Country: united_states

Year: 2010

Running time: 90

IMDB: http://www.imdb.com/title/tt1132135/

Jason says: “It’s a hoary old chestnut, but one that has stuck in the English language every since Shakespeare first used it in Hamlet because here’s a truth contained in it:  ‘Method to madness.’  It’s not enough to just say that a character is insane and that’s a free pass to do anything with him; even for a comedy, it’s got to make more sense than what goes on in ASYLUM SEEKERS.

“Six people are being committed to a local mental hospital, more or less voluntarily:  Antoine (Daniel Irizarry), a nymphomaniac virgin; trophy ‘mousewife’ Maud (Pepper Binkley); evangelical nihilist Paul (Lee Wilkof); introverted exhibitionist Miranda (Camille O’Sullivan); cybernetic lolita Alice (Stella Maeve); and gender-bending refugee Alan (Bill Dawes).  There is, however, only one bed available, so Nurse Milly (Judith Hawking), on behalf of the mysterious doctor running the facility, will have to test them to see which is most in need of their care.

“The easy, politically correct knock on ASYLUM SEEKERS is that mental illness is no laughing matter, but while the sentiment isn’t wrong, juxtaposing the mad with the supposedly sane can make for great satire.  And if you can come up with the right tone and stick to it, broad comedy can work.  Writer/director Rania Ajami, however, really doesn’t seem to know what tone she wants to take.  Several of the characters are just one-note jokes, but others at times have a sense of tragedy and realism to them that doesn’t much fit with the others.

“Pepper Binkley, for instance, is legitimately impressive as Maud; she’s got an actual character arc to work with, and can make Maud’s various eccentricities comical or sad as the situation requires.  Irizarry comes close to that, but winds up playing Antoine very broad in the comic sections.  There’s potential in Lee Wilkof’s Paul, but he too seldom carries the well-rounded parts of his character into the comedy, where he often just comes off as loud.  Dawes and O’Sullivan give fairly one-note performances, and Ajami can’t quite seem to figure out how to utilize that one note.  Stella Maeve actually does pretty well by underplaying the scenes that aren’t about Alice’s insanity, making those both funny and disturbing.

“Ajami and company do all right by making ASYLUM SEEKERS memorable visually.  Lots of independent films build strange worlds out of trash and spare parts, but few of them make it work.  The film’s got a zippy pace, and keeps us moving between different strange environments often enough that we never start taking this particular brand of lunacy for granted or get particularly confused by how we got from C to D.

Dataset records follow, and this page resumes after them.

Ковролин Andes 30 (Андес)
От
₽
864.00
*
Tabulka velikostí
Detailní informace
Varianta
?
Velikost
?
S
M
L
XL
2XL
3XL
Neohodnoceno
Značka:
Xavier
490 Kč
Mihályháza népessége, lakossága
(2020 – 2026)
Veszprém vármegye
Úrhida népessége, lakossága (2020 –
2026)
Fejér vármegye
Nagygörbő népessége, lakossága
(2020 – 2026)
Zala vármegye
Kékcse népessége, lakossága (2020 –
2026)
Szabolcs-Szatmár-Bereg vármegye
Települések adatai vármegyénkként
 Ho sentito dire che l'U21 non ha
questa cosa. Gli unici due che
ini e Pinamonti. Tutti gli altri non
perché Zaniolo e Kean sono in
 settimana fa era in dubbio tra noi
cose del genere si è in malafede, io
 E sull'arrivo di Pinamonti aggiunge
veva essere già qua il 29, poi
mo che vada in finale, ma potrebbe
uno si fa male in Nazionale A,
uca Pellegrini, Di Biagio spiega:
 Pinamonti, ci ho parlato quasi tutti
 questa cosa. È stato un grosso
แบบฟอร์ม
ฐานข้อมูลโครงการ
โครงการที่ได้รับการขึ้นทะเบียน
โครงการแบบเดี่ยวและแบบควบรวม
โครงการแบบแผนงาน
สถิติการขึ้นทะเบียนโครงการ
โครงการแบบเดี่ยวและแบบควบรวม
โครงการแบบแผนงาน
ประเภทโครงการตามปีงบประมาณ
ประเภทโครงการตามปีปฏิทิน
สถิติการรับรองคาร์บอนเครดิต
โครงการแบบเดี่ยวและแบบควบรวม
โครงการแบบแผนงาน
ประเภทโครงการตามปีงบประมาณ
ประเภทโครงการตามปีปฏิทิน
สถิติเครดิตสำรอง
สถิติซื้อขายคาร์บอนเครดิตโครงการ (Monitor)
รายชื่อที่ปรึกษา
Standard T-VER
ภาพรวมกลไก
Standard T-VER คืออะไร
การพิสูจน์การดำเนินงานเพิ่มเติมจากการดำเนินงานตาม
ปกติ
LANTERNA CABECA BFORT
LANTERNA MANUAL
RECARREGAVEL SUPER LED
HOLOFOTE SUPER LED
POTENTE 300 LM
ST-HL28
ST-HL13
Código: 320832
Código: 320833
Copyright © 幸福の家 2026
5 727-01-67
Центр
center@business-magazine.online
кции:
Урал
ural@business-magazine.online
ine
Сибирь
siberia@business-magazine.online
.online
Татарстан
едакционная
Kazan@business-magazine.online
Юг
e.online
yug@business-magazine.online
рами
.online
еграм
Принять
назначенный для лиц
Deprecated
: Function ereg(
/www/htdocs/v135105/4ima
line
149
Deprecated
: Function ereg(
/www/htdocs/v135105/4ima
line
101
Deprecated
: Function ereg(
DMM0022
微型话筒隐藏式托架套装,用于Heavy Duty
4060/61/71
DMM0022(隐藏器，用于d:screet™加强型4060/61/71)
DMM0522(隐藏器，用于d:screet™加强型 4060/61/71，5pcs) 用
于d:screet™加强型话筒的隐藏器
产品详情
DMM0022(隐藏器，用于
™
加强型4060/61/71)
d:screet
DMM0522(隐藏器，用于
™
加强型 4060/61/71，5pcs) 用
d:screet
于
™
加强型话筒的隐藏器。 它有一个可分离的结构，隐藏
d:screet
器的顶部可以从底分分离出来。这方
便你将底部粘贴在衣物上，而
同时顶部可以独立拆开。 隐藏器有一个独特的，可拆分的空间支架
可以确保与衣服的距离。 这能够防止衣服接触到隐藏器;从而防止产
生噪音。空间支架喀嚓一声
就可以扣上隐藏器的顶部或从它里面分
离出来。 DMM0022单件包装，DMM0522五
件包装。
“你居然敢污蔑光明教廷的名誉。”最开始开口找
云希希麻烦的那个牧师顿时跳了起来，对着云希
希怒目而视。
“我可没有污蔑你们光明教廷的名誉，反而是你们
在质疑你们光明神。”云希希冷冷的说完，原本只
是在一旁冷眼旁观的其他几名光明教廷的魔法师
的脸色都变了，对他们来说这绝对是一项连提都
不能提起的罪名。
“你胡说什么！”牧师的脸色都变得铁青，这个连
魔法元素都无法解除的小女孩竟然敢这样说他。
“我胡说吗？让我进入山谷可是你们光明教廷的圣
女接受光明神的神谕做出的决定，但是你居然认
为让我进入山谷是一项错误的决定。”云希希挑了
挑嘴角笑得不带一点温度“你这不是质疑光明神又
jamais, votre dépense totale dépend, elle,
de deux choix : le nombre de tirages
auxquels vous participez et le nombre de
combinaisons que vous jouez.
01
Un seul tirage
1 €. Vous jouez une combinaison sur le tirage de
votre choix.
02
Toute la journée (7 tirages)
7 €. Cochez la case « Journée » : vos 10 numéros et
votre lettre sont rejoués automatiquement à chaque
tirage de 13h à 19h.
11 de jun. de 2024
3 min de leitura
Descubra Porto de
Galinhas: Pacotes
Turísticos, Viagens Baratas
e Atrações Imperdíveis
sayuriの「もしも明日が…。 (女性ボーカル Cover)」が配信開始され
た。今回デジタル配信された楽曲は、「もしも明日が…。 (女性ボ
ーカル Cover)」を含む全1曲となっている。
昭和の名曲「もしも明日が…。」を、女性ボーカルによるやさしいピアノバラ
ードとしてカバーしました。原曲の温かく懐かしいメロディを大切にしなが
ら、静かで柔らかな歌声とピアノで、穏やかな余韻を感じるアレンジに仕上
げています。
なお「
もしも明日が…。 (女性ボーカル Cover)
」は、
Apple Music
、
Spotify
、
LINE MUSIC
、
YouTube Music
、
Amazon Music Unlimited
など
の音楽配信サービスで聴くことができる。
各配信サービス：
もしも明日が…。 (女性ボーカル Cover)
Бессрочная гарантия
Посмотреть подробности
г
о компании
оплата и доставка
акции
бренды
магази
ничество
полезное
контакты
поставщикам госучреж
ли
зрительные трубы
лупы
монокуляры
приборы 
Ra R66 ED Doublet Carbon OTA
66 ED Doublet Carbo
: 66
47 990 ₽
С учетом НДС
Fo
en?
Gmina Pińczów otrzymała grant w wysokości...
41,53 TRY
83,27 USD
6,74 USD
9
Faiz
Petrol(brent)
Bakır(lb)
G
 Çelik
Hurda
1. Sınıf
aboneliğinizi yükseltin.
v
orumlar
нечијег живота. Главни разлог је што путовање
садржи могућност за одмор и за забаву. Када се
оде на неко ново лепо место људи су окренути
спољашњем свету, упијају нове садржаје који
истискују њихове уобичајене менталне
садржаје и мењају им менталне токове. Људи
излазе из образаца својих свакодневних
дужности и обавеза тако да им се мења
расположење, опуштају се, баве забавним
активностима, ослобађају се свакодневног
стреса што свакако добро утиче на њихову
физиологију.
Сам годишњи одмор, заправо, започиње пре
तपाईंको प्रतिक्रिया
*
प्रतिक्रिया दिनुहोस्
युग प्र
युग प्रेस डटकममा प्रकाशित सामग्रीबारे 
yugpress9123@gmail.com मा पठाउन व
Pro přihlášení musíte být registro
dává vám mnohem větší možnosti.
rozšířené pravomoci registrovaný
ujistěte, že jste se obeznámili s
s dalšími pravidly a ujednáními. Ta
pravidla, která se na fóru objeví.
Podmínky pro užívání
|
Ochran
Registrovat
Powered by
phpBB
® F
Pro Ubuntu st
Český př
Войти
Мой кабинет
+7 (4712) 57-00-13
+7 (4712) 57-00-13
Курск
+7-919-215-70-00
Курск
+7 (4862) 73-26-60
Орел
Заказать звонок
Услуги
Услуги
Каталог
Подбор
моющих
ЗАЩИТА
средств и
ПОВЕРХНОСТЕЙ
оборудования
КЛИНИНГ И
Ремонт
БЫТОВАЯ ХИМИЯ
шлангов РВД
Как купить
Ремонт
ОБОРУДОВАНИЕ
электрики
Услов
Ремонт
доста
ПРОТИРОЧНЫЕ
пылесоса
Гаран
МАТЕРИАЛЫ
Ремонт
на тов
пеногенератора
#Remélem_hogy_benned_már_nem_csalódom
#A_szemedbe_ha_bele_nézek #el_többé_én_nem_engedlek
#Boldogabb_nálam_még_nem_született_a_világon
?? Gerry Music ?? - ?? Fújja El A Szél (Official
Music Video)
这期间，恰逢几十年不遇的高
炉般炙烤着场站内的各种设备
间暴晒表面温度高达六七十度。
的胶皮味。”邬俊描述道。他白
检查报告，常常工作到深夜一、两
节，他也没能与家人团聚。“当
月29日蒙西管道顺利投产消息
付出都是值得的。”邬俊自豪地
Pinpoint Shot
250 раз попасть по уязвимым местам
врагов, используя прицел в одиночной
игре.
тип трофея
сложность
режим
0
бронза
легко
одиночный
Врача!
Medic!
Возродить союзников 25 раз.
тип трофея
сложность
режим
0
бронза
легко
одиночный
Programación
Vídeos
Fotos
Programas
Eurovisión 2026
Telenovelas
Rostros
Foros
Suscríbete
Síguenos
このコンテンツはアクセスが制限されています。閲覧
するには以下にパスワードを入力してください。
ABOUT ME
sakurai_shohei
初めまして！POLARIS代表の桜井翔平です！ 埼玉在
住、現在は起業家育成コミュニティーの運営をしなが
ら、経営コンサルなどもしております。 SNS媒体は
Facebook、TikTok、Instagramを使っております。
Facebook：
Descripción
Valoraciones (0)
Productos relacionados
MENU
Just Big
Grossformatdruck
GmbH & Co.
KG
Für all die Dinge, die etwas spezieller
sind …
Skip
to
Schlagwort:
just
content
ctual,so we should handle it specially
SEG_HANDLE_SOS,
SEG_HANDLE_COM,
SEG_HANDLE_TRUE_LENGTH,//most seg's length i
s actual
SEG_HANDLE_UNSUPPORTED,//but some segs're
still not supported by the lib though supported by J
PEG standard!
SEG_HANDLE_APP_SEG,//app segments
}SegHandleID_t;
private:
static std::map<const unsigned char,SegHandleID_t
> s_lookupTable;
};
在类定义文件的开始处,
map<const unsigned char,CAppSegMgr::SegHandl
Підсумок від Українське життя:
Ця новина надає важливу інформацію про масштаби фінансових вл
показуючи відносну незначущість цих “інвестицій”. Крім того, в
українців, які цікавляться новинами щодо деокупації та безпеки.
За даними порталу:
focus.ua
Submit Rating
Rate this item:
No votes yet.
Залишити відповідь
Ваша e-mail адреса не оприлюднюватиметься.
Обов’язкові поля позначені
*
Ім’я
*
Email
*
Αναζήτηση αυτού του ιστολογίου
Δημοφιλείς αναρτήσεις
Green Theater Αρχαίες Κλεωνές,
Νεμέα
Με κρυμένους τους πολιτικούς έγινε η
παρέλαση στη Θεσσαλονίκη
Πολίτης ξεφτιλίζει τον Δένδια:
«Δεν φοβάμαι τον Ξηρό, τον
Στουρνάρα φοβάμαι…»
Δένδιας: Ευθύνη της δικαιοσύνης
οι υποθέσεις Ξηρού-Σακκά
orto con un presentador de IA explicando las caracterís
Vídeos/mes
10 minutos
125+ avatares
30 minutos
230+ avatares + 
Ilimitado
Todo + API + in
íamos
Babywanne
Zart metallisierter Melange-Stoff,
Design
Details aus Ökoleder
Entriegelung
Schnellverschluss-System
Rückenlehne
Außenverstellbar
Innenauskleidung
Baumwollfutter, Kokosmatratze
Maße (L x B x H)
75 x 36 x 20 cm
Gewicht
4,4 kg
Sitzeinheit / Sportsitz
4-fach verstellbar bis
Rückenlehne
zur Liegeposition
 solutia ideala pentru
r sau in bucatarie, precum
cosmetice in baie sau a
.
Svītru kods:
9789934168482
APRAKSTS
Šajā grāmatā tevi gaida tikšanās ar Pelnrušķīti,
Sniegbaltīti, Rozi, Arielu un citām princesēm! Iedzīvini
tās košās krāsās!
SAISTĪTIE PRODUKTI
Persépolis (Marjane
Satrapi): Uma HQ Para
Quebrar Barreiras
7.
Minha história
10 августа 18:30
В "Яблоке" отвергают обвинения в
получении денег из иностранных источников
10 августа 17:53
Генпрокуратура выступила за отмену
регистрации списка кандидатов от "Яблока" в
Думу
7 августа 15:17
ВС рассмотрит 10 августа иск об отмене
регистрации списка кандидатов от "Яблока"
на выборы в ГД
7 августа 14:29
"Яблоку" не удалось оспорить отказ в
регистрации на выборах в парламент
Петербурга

“Until, maybe, the end.  Throughout the movie, it occasionally feels as though there’s method to the madness, but just when it feels like the film should be pulling together and saying something, it seems to explode with the shrapnel going in three different directions.  It also becomes all too clear that half the characters were not much more than filler.  Even before that, only about half the jokes actually worked, which isn’t a bad ratio for a movie that is throwing as much weirdness out as this one, but they wind up ringing especially hollow.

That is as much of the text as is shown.